南九州一帯を舞台とした歴史もの……というには言葉が足りないです。古代の神話をイメージさせる不思議な力を駆使して、作者さまの筆力で限りなく史実に寄せてきた華麗なる歴史ファンタジーといったところでしょうか。
特に飛び抜けた主人公感のある人物がいないですが、どれも魅力溢れる描写で綴られているので、山育ちの面々・城持ちの大名一家・その他親戚縁者、きっとお好みの人物を推しに挙げることができるかと思います。愛宕は伊吉という男の子の成長を見守りながら読み進めていました。純真な心を持つが故の無鉄砲ぶりが好きでした。

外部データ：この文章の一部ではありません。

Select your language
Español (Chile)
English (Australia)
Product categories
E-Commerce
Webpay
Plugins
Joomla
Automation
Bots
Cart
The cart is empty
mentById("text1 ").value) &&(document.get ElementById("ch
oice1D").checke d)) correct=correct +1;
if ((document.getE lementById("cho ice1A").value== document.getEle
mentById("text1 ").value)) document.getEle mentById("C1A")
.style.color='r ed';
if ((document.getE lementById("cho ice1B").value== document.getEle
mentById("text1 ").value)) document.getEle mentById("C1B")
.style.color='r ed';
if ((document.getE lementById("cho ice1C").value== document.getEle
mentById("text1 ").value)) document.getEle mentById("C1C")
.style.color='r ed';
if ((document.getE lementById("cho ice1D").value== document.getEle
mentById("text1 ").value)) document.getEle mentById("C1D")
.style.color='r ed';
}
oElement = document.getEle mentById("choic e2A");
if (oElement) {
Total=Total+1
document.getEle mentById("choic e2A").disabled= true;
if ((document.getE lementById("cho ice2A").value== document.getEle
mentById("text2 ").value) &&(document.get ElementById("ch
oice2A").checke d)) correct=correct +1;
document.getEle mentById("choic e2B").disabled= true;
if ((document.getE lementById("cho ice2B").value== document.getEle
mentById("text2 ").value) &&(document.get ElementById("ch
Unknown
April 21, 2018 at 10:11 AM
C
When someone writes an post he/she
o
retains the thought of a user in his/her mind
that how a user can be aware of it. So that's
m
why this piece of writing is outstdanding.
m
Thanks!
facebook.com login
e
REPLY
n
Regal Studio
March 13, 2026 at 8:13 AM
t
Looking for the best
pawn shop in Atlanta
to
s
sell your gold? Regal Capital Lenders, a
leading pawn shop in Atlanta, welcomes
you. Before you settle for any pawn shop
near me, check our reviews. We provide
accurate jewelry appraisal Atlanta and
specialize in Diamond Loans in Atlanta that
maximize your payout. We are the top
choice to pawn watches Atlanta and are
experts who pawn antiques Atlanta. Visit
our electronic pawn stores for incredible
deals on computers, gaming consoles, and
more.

読み進めていくと、少しずつファンタジーの香りが漂ってきますが、和のテイストが満載で新鮮な感じを得られるはずです。タイトルの「けして泣いてはならぬ」にある理由を考えていくと、南九州で拡がった神話と文化に触れているようで、読み終えた後は「ちょっと薩摩や日向の世界にもっと興味を持ってみようかしら」と思うこと間違いなしでしょう☆
最後まで読み終えた後、少年少女たちがこの先どうなってしまうのかを考え始めて寝れなくなってしまいました。

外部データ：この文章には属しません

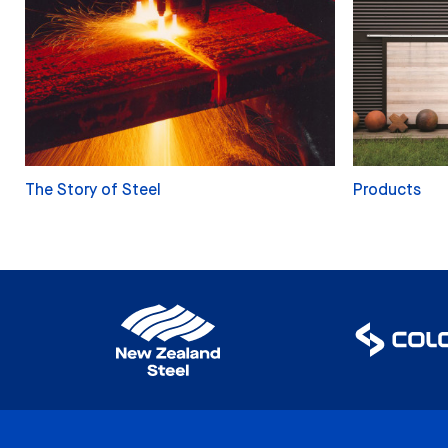
The Story of Steel
Products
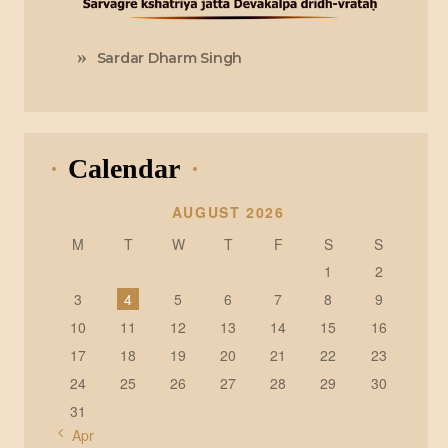
Sardar Dharm Singh
Calendar
AUGUST 2026
M
T
W
T
F
S
S
1
2
3
4
5
6
7
8
9
10
11
12
13
14
15
16
17
18
19
20
21
22
23
24
25
26
27
28
29
30
31
« Apr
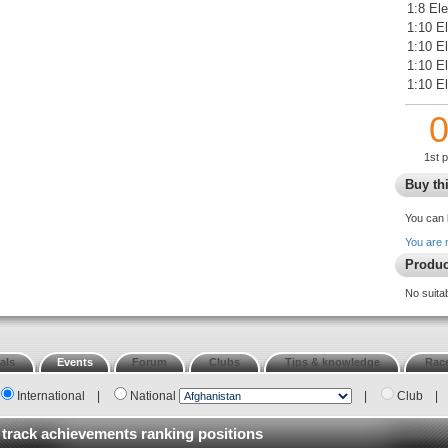
1:8 El
1:10 El
1:10 E
1:10 E
1:10 El
1st 
Buy thi
You can 
You are 
Produc
No suita
als
Events
Forum
Clubs
Tips & knowledge
Race
International
|
National
|
Club
|
 track achievements ranking positions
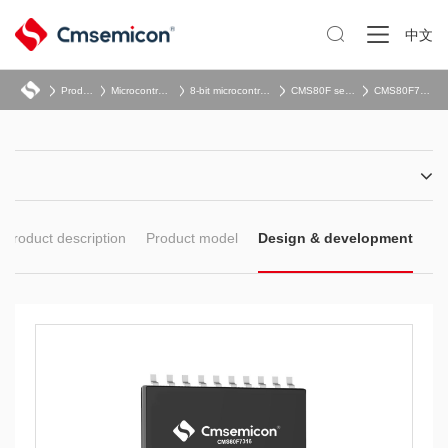

中文
Product
Microcontroller
8-bit microcontroller
CMS80F series
CMS80F731x
Product description
Product model
Design & development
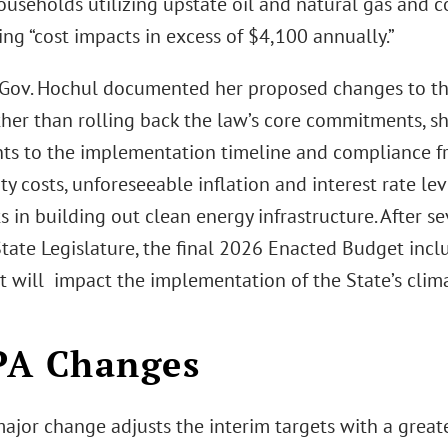
households utilizing upstate oil and natural gas and 
ng “cost impacts in excess of $4,100 annually.”
 Gov. Hochul documented her proposed changes to t
ther than rolling back the law’s core commitments, s
ts to the implementation timeline and compliance f
lity costs, unforeseeable inflation and interest rate l
s in building out clean energy infrastructure. After s
State Legislature, the final 2026 Enacted Budget incl
t will impact the implementation of the State’s cli
PA Changes
 major change adjusts the interim targets with a grea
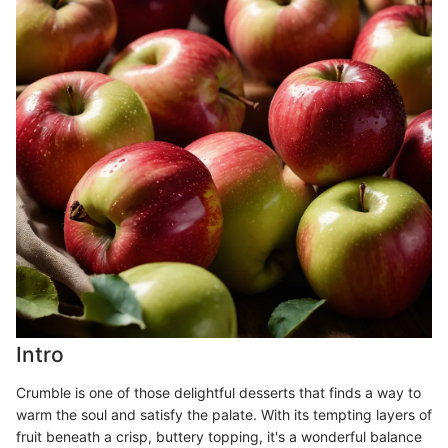
Intro
Crumble is one of those delightful desserts that finds a way to
warm the soul and satisfy the palate. With its tempting layers of
fruit beneath a crisp, buttery topping, it's a wonderful balance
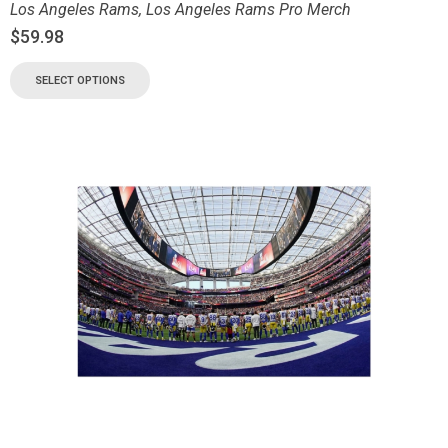
Los Angeles Rams
,
Los Angeles Rams Pro Merch
$
59.98
SELECT OPTIONS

作りこまれた魅力ある登場人物たちが織り成す愛の物語は、苛烈な戦国時代という背景もあってとても心に響きます。
そしてそこに作品タグにもあるように「不老不死」という怪異、ファンタジー要素を含ませることで、奥深く研究・考察されているこの時代小説を誰でも入り込みやすく非常に読み易いものにされていると思います。
普段、時代小説を読まない方にもオススメです。
私も普段あまり読まないジャンル(読み終えたのは「わるじい秘剣帖」くらい)なのですが、とても面白かったです。
この作品は、綿密に調べられ、丁寧に書き綴られた、骨太な大河ドラマのような時代設定が背景にあります。

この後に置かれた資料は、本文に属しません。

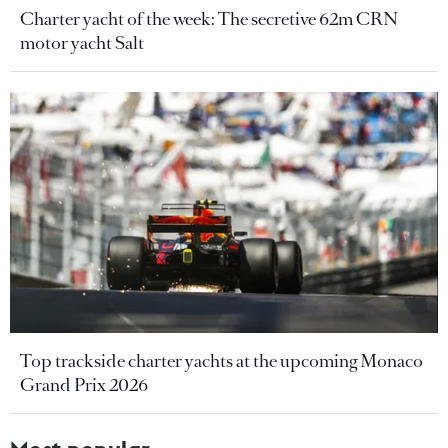
Charter yacht of the week: The secretive 62m CRN
motor yacht Salt
Top trackside charter yachts at the upcoming Monaco
Grand Prix 2026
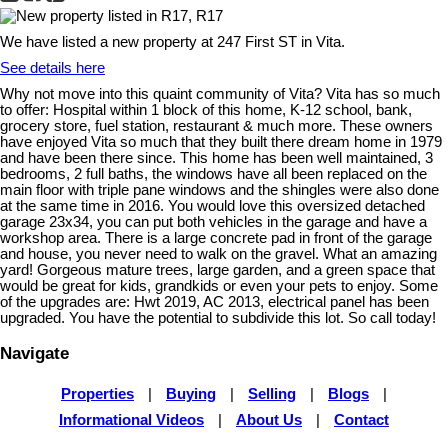
We have listed a new property at 247 First ST in Vita.
See details here
Why not move into this quaint community of Vita? Vita has so much
to offer: Hospital within 1 block of this home, K-12 school, bank,
grocery store, fuel station, restaurant & much more. These owners
have enjoyed Vita so much that they built there dream home in 1979
and have been there since. This home has been well maintained, 3
bedrooms, 2 full baths, the windows have all been replaced on the
main floor with triple pane windows and the shingles were also done
at the same time in 2016. You would love this oversized detached
garage 23x34, you can put both vehicles in the garage and have a
workshop area. There is a large concrete pad in front of the garage
and house, you never need to walk on the gravel. What an amazing
yard! Gorgeous mature trees, large garden, and a green space that
would be great for kids, grandkids or even your pets to enjoy. Some
of the upgrades are: Hwt 2019, AC 2013, electrical panel has been
upgraded. You have the potential to subdivide this lot. So call today!
Navigate
Properties
|
Buying
|
Selling
|
Blogs
|
Informational Videos
|
About Us
|
Contact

その一方、「見た目は童」でも中身は?歳の女性・ふみを中心に、様々な若者たちが魅力的な人間模様を繰り広げる青春ドラマでもあります。
特に少女たちの恋模様がとても初々しく可愛らしく、重くなりそうな背景の中でも明るく爽やかな印象を紡ぎあげてくれます。
ふみの正体に迫る謎も興味深く、次へ次へと読む手が止まらなくなります。
歴史小説好きな方はもちろん、そうでない方にも確かな読み応えを楽しんでいただける、とてもレベル高い作品です。